Sultan Abdülhamid Han’a pervasızca yapılan teklifte dikkatimizi çeken şey ne yazık ki tehditlerinin hiçte boş olmadığını süreç boyunca görmüş olmamızdır.
“Filistin'i bize verin sizi tüm dertlerinizden kurtaralım. Bu sizi politik olarak da zora sokmaz; çünkü Yahudiler siyasetle uğraşan bir millet değildir, eğer ki siz Yahudilerin teklifini kabul etmezseniz, Yahudiler zaten bir yolunu bulup o toprakları alacaklar.”
Koca Sultan’ın bugünleri görürcesine almış olduğu tüm önlemlere rağmen ne yazık ki tedbir, kaderin önüne geçememiştir. Bugüne kadar ve şu anda yaşananlar biz Müslümanları umutsuzluğa sürüklememelidir. Büyük davaların büyük bedellerinin olduğu aşikârdır. Uhud Meydanı’nın kimlerin şehitlik makamına vesile olduğunu unutmamak gerekir. Şüphesiz ki Allah inananlarla birliktedir.
Biz Müslümanları o zalimler topluluğundan ayıran en önemli şey Allah-ü Teala’nın bizlerin safında olmasıdır. Göklerden gelen askerlerle desteklenen bir ordu mutlak galibiyete de gebedir
Biiznillah…
Ne güzel buyurmuştur Yüce Rabbimiz Enfal Suresi 30. Ayeti kerimesinde
“Onların bir plânı varsa Allah'ın da bir plânı vardı. Allah plân yapanların ve plânları boşa çıkaranların en hayırlısıdır.”

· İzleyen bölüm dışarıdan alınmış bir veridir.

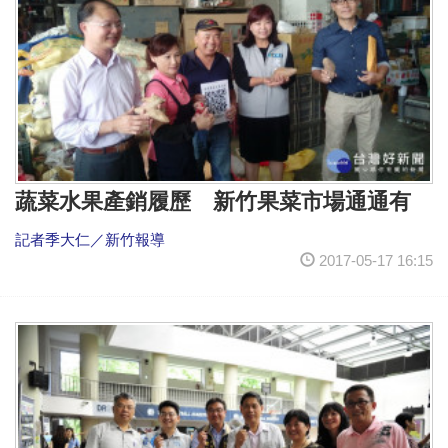
蔬菜水果產銷履歷 新竹果菜市場通通有
記者季大仁／新竹報導
2017-05-17 16:15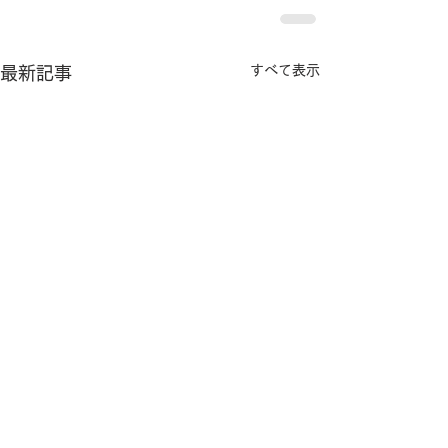
すべて表示
最新記事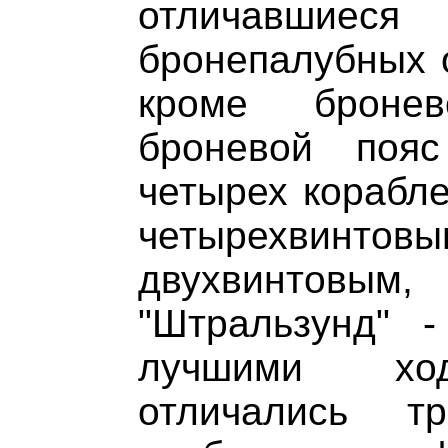
отличавшиеся
бронепалубных о
кроме броне
броневой поя
четырех корабле
четырехвинто
двухвинтовым
"Штральзунд" -
лучшими ход
отличались тр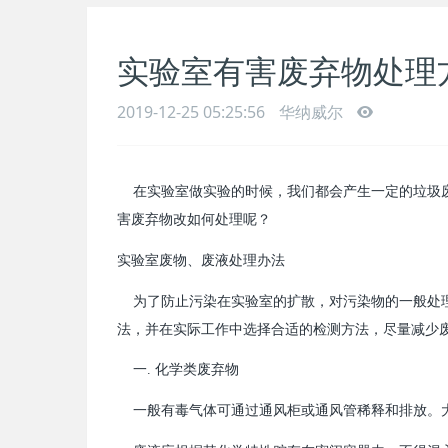
实验室有害废弃物处理
2019-12-25 05:25:56
华纳威尔
在实验室做实验的时候，我们都会产生一定的垃圾废
害废弃物改如何处理呢？
实验室废物、废液处理办法
为了防止污染在实验室的扩散，对污染物的一般处
法，并在实际工作中选择合适的检测方法，尽量减少
一. 化学类废弃物
一般有毒气体可通过通风柜或通风管稀释和排放。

Rabbim zalimlerin ve zulümlerinin karşılığını elbette verecektir. Çünkü O mutlak kudret sahibidir ve İhmal Etmez, İmhâl Eder. ·
“Eğer Allah (cc) insanları haksızlıkları yüzünden hemen cezalandıracak olsaydı yeryüzünde hiçbir canlı bırakmazdı. Fakat onlara belirlenmiş bir sürenin sonuna kadar mühlet tanıyor. Ama süreleri dolduğunda onu bir an bile ne erteleyebilirler ne de öne alabilirler.” [7]
Bundan yıllar önce gazetecilerin, İsrail Devleti’nin o günkü başbakanı Şimon Perez’e “Kur’an-ı Kerim, sizin devletinizin yıkılacağından haber veriyor.” diye hatırlattıklarında, Perez şu cevabı vermişti:
“Kur’an’ın bahsettiği Müslümanlar gelsin, düşünürüz.”[8]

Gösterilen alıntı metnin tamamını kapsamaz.